Torture is immoral and ineffective. Research shows that torture damages the brain, resulting in memory loss, false confessions and misinformation.

Torture is immoral and ineffective. Research shows that torture damages the brain, resulting in memory loss, false confessions and misinformation.

Researchers at Trinity College in Dublin have found that torture and stress techniques used in interrogation compromise brain function and damage the parts of the brain where memory reside. This could result in the tortured person giving false information, confusing reality with fantasy, repeating the torturer’s assertions as fact, or simply saying what he thinks the torturer wants to hear in order to end the torture.

Shane O’Mara of the Trinity College Institute of Neuroscience, published his review in the journal, Trends in Cognitive Science.
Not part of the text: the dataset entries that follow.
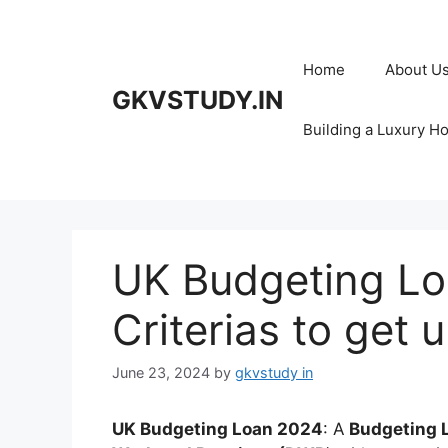
Skip
to
content
Home
About U
GKVSTUDY.IN
Building a Luxury H
UK Budgeting Loa
Criterias to get 
June 23, 2024
by
gkvstudy in
UK Budgeting Loan 2024
: A
Budgeting 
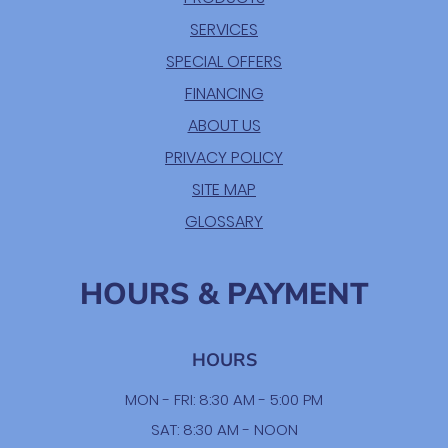
SERVICES
SPECIAL OFFERS
FINANCING
ABOUT US
PRIVACY POLICY
SITE MAP
GLOSSARY
HOURS & PAYMENT
HOURS
MON - FRI: 8:30 AM - 5:00 PM
SAT: 8:30 AM - NOON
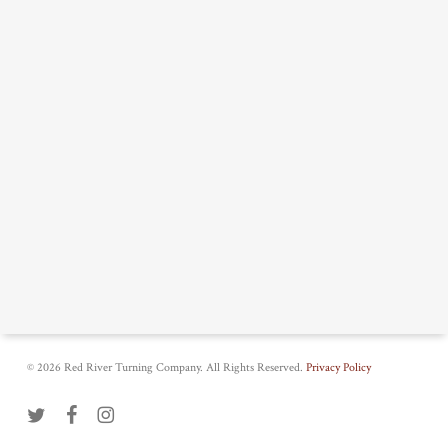
© 2026 Red River Turning Company. All Rights Reserved.
Privacy Policy
twitter
facebook
instagram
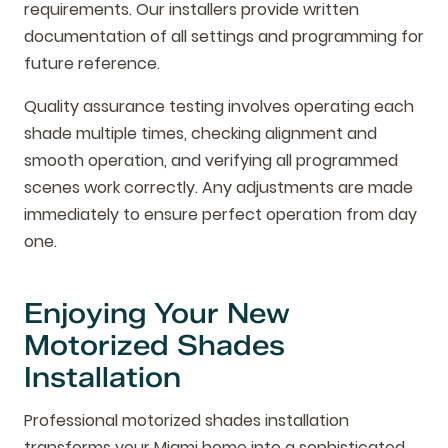
requirements. Our installers provide written
documentation of all settings and programming for
future reference.
Quality assurance testing involves operating each
shade multiple times, checking alignment and
smooth operation, and verifying all programmed
scenes work correctly. Any adjustments are made
immediately to ensure perfect operation from day
one.
Enjoying Your New
Motorized Shades
Installation
Professional motorized shades installation
transforms your Miami home into a sophisticated,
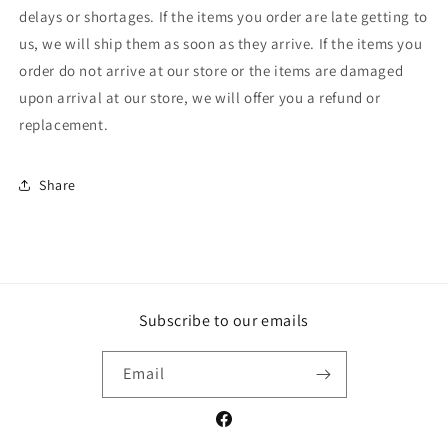
delays or shortages. If the items you order are late getting to
us, we will ship them as soon as they arrive. If the items you
order do not arrive at our store or the items are damaged
upon arrival at our store, we will offer you a refund or
replacement.
Share
Subscribe to our emails
Email
Facebook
O’Mara examined the legal memos released by the U.S. government in April detailing U.S. “enhanced” interrogation techniques from 2002 to 2005. O’Mara says of the ten particular torture techniques that he studied, “they seem based on the idea that repeatedly inducing shock, stress, anxiety, disorientation and lack of control is more effective than standard interrogatory techniques in making suspects reveal information.”

Torture Produces Misinformation and False Confessions

However, O’Mara said it’s likely that such techniques will result in false information.

“In sum, coercive interrogations involving extreme stress are unlikely, given our current cognitive neurobiological knowledge, to facilitate the release of veridical information from long-term memory,” he writes. “On the contrary, these techniques cause severe, repeated and prolonged stress, which compromises brain tissue supporting memory and executive function.”

“Waterboarding in particular is an extreme stressor and has the potential to elicit widespread stress-induced changes in the brain.”

Professor O’Mara said contemporary neuroscientific models of human memory showed that the hippocampus and prefrontal cortices of the brain were very important.

The stress hormone, cortisol, binds to receptors in the hippocampus and prefrontal cortex increasing neuronal excitability which compromises the normal functioning of the brain if it is sustained.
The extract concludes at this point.